We are nearing the half-way point for the semester, and you can feel the tension among the students. A lot of them have traveled abroad and some have even studied abroad, but as you might guess, living in Russia comes with its own special flavor.

Now, at week 4, the students have an established routine. On the bus to school at 8:30. Class till 1 or 2. Then they are free to wander the city, go to musuems, or come home to do homework. Either with their roommates or on their own, they forage for meals/cook for themselves. Then it's bedchecks at midnight and the cycle starts again the next day.

At this point, a lot of students are overwhelmed by Russian. English is only occasionally encountered here and for a language student, every interaction with the target culture only seems to reinforce how little progress you've made. As a result, a lot of students end up retreating from the language, hiding out in their room, reading Facebook, listening to their iPods, eating pasta for dinner every night. This is a very familiar and predictable dynamic.

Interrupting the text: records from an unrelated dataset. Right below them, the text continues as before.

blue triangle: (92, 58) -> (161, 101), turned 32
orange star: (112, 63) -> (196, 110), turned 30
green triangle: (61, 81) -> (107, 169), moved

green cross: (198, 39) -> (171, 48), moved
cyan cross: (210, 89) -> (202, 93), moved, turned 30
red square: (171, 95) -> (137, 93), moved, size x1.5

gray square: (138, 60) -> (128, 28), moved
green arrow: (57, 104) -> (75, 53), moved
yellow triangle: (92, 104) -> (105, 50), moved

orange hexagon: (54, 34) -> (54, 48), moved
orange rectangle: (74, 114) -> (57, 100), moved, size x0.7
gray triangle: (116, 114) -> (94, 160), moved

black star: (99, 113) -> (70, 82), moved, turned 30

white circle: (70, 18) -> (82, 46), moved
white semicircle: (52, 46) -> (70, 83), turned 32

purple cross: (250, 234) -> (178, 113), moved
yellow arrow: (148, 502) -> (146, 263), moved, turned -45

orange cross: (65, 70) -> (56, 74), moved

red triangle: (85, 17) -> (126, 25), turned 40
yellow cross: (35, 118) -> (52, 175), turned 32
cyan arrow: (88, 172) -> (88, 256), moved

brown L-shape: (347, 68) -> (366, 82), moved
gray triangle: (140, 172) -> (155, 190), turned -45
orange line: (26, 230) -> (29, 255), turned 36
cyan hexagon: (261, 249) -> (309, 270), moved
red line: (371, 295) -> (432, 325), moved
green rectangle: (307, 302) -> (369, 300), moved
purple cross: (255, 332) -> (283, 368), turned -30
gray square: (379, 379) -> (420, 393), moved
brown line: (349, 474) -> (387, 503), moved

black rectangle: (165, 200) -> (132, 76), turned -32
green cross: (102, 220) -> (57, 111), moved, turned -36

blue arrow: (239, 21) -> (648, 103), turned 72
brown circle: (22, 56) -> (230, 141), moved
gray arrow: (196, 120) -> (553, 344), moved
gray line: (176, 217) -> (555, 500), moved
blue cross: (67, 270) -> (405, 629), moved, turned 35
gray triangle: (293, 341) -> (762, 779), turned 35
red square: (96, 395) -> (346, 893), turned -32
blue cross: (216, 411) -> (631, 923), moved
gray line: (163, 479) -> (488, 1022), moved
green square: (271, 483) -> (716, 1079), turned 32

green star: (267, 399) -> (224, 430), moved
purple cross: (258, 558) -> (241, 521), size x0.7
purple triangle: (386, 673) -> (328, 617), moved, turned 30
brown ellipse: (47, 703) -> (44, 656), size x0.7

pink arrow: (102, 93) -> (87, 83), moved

We take them on weekly excursions to museums around the city, but even this becomes part of the routine. However, June spices things up a little (not by getting them to use Russian more, but at least by getting them out of their rooms). Tomorrow we leave for the ancient city of Novgorod for the weekend. Then in a few weeks, we'll go to Moscow. This should improve attitudes

And last night, we took a boat cruise on the Neva – the main river through the city. These boat cruises are a big event here. In the spring and summer, when the Neva is free of ice, large ship traffic travels from upriver along the Neva and out to the Baltic and on to the Atlantic. There are hundreds of bridges along the city's rivers and the ones that connect inland areas with the ocean are too low to pass under, so those ones are drawbridges.

On a schedule, starting around 1am, the bridges along that traffic route start going up. Thousands of people gather on the embankment to drink, hang out with friends, and watch the bridges go up. There are also dozens of boats, like the one we rented last night, which go from bridge to bridge and watch them go up. It's very dramatic. At this time of year, the sky is truly dark for about an hour. Dusk quickly turns back to dawn. And everything along the embankment and on the bridges is brilliantly lit.

I made a short video here. It starts with a view of the Hermitage Museum, the former Winter Palace which was the beginning of the Russian Revolution. Then you see Palace Bridge followed by other islands in the cityscape. It's such a beautiful view.

This sort of perspective reminds me of what one of Dostoevsky's characters says, "I love humanity, it's the people I can't stand."